March 27th, 1979 My journal entry—sketched in red felt-tip pen—begins with a sequence where a lone vagrant goes drinking in a number of seedy but welcoming taverns between Ponders and downtown Tacoma, Washington. Yes: me. Having earlier dropped off my grades at the college, I was celebrating the beginning of spring break. I had recently acquired a shiny used Corvette (because I had fallen deeply in love with a beautiful woman who came by hers in a divorce) and was cruising to nowhere in particular stopping every few miles to sit at a bar, drink a beer or so, people watch, play country-western on the jukebox, and red pen my thoughts. Maybe come up with something out of the ordinary.

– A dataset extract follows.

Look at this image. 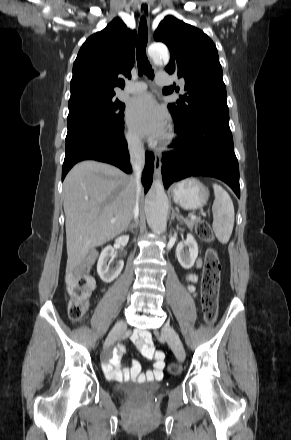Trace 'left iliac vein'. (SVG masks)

The increasingly scribbled account of that dark damp evening tells the story of my increasing intoxication as the ideas and possibilities for adventure flowed forth with the beer. Sometime after midnight I apparently felt I was sufficiently equipped to drive to SeaTac airport, park the car, walk up to the Continental Airlines desk and ask when the next plane took off. The nice agent lady wisely asked, “To where?” I told her it didn’t matter. I was quite serious. And she sold me a (non-smoking) seat (21F) on a jet (727) leaving for Portland in (25) minutes. It cost 17 dollars. I still have the boarding pass fastened to a page in my journal amid the by then indecipherable scribbled narrative.
This story tells of a young man who was harboring a fear of flying. My last airplane ride was five years previous as I remember. I was returning from a student dental meeting in Atlanta. Since the university was paying for it, I decided to route my return through New Orleans having never been there. I posted a note on the student bulletin board at Georgia Tech and scored a lift to Louisiana which only cost me my share of the gas. And spent two evenings on Bourbon Street—you guessed it—drinking, listening to music, and meeting people just to hear them talk in patois. Connecting through LAX, I changed planes and found a window seat in a brand new 747 that was about 30% full.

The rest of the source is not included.